Pushing MPI and Open MPI to Exascale

02/15/18

A conversation with Oak Ridge National Laboratory’s David Bernholdt on the Open MPI for Exascale project

David Bernholdt, group leader for computer science research at the Oak Ridge Leadership Computing Facility at Oak Ridge National Laboratory, spoke with Exascale Computing Project (ECP) Communications at SC17 in Denver. Bernholdt is the principal investigator for the Open MPI for Exascale project, which is focusing on the communication infrastructure of MPI, or message-passing interface, an extremely widely used standard for interprocessor communications for parallel computing. This is an edited transcript of our conversation.

What is Open MPI for Exascale all about?

The MPI standard has been around for about 25 years, and it’s continually evolved to meet the needs of the research community. But for exascale, we need to get more out of it and more out of the multiple implementations of MPI. This project is working specifically with what is called Open MPI, which was developed by a consortium of people from the labs, academia, and a number of vendors that use it as the basis for their commercial products.

How is the project doing with respect to achieving milestones?

We’re performing many fairly long-term tasks. Several new proposals are before the MPI Standards Committee, so we’re working on implementations that we will prototype. Then we’ll collaborate with ECP applications to demonstrate the value of the implementations. That’s a fairly extensive process.

We are also involved in a number of other aspects of the MPI standard and implementations in Open MPI that relate to the ability to monitor performance and MPI library operation so we can gain understanding and make adjustments.

In the near term, we’ve done a fairly extensive survey of the ECP community to gain a more detailed understanding of how they’re using MPI, and we presented a paper at a workshop at SC17 reporting the results of that survey. The research community is very interested in the survey results. The reason is that this is one of the few opportunities for all the people involved in developing MPI implementations and the MPI standard to get to see the big picture of many projects really invested in very high-end computing and how they expect to use something like MPI.

We’re now mining the results of the survey to help identify which of the ECP applications and software technology projects are most likely to provide good demonstrations for the various technologies we’re developing. In this coming year, we’ll be delivering a lot of things related to resilience, a big topic in high-performance computing and, particularly, in the MPI world.

For some years now, there have been discussions and proposed standards related to resilience and how to actually implement that in a way that’s effective for the applications but manageable for the implementations to provide. And we have prototypes that we’re refining and making more robust that we’ll be delivering in this coming year.

How are collaboration and integration important to the Open MPI for Exascale project?

Pretty much every milestone that we have involves some kind of collaboration with applications or software technology projects to demonstrate the value of what we’re doing.

In reference to my previous comments about achievements, I’ll add that another big aspect of our work is improving performance and scalability within the Open MPI library.

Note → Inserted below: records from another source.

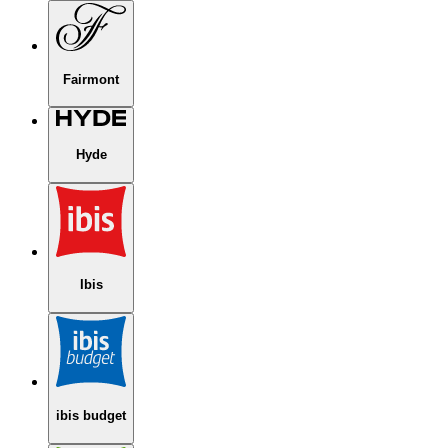
Fairmont
Hyde
Ibis
ibis budget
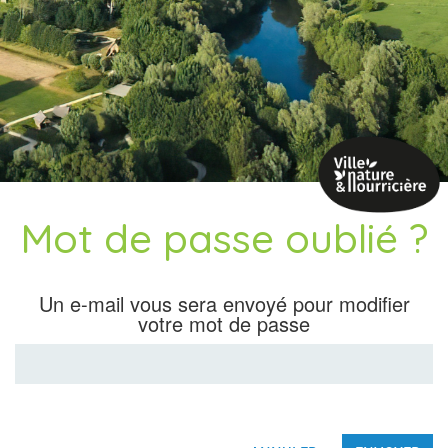
Mot de passe oublié ?
Un e-mail vous sera envoyé pour modifier
votre mot de passe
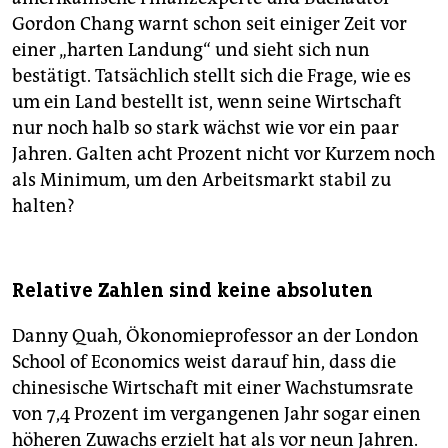
Gordon Chang warnt schon seit einiger Zeit vor
einer „harten Landung“ und sieht sich nun
bestätigt. Tatsächlich stellt sich die Frage, wie es
um ein Land bestellt ist, wenn seine Wirtschaft
nur noch halb so stark wächst wie vor ein paar
Jahren. Galten acht Prozent nicht vor Kurzem noch
als Minimum, um den Arbeitsmarkt stabil zu
halten?
Relative Zahlen sind keine absoluten
Danny Quah, Ökonomieprofessor an der London
School of Economics weist darauf hin, dass die
chinesische Wirtschaft mit einer Wachstumsrate
von 7,4 Prozent im vergangenen Jahr sogar einen
höheren Zuwachs erzielt hat als vor neun Jahren.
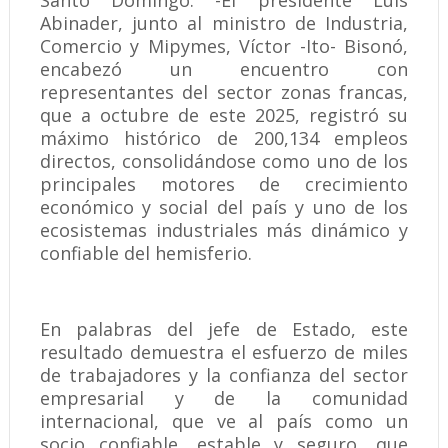
Santo Domingo. -El presidente Luis
Abinader, junto al ministro de Industria,
Comercio y Mipymes, Víctor -Ito- Bisonó,
encabezó un encuentro con
representantes del sector zonas francas,
que a octubre de este 2025, registró su
máximo histórico de 200,134 empleos
directos, consolidándose como uno de los
principales motores de crecimiento
económico y social del país y uno de los
ecosistemas industriales más dinámico y
confiable del hemisferio.
En palabras del jefe de Estado, este
resultado demuestra el esfuerzo de miles
de trabajadores y la confianza del sector
empresarial y de la comunidad
internacional, que ve al país como un
socio confiable, estable y seguro, que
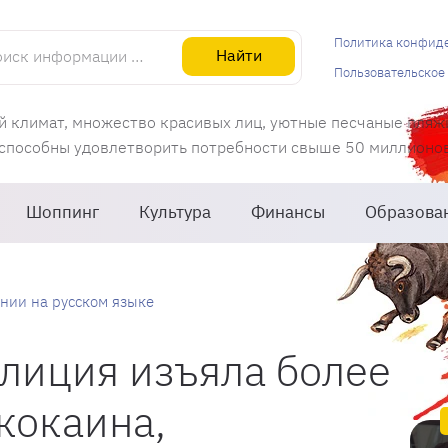
информации об Испании
Политика конфид
Найти
Пользовательское
й климат, множество красивых лиц, уютные песчаные пляж
 способны удовлетворить потребности свыше 50 миллионов 
Шоппинг
Культура
Финансы
Образова
нии на русском языке
лиция изъяла более
 кокаина,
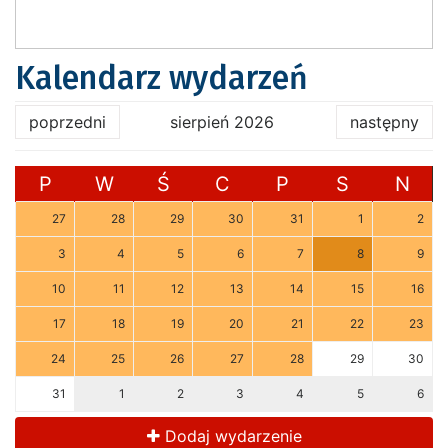
Kalendarz wydarzeń
poprzedni
sierpień 2026
następny
P
W
Ś
C
P
S
N
27
28
29
30
31
1
2
3
4
5
6
7
8
9
10
11
12
13
14
15
16
17
18
19
20
21
22
23
24
25
26
27
28
29
30
31
1
2
3
4
5
6
Dodaj wydarzenie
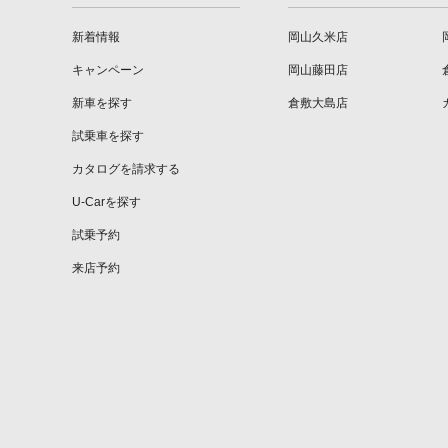
新着情報
岡山久米店
キャンペーン
岡山藤田店
新車を探す
倉敷大島店
試乗車を探す
カタログを請求する
U-Carを探す
試乗予約
来店予約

So when we make those improvements, we have a tremendous opportunity to collaborate with various application projects.

We can consider whether an Application Development or Software Technology project is sensitive to a particular area of the library and then work with them to show how the improvements we’ve made in that area impact the performance of their software.

It’s possible that even though applications may make millions or billions of short calls to the MPI library during the course of an execution, performance improvements can have a significant overall impact on the application runtime.

Has your research taken advantage of the ECP’s allocation of computer time?

A little bit. We’re trying to improve the level of testing for the Open MPI library, and, not surprisingly, with a particular interest in the systems that are relevant to the ECP. We’ve started to deploy these continuous testing infrastructures, of which Open MPI has one of its own. We’ve begun to employ that infrastructure at several of the computing facilities, but they’ve not been tested.

The tests typically take a huge amount of time, but they’re very valuable in helping ensure everything is working as expected and that we’re not breaking things as we’re doing the development. Periodically, we can do such things as at-scale performance tests, which would require our using more of the system allocations.

What is next on the horizon for the Open MPI project?

As I’ve noted, some of our resilience-related work will be coming out, followed by some of the larger efforts over the next 2 years involving really significant proposals that are before the MPI Forum. Since the MPI Forum sets the standards for MPI, we’ll be striving to demonstrate the viability of what we produce.

The MP community debates a lot of issues and is somewhat contentious, and so our being able to spend time with applications projects that are really trying to take things to the highest level will be quite valuable in helping the community resolve what is the best path forward.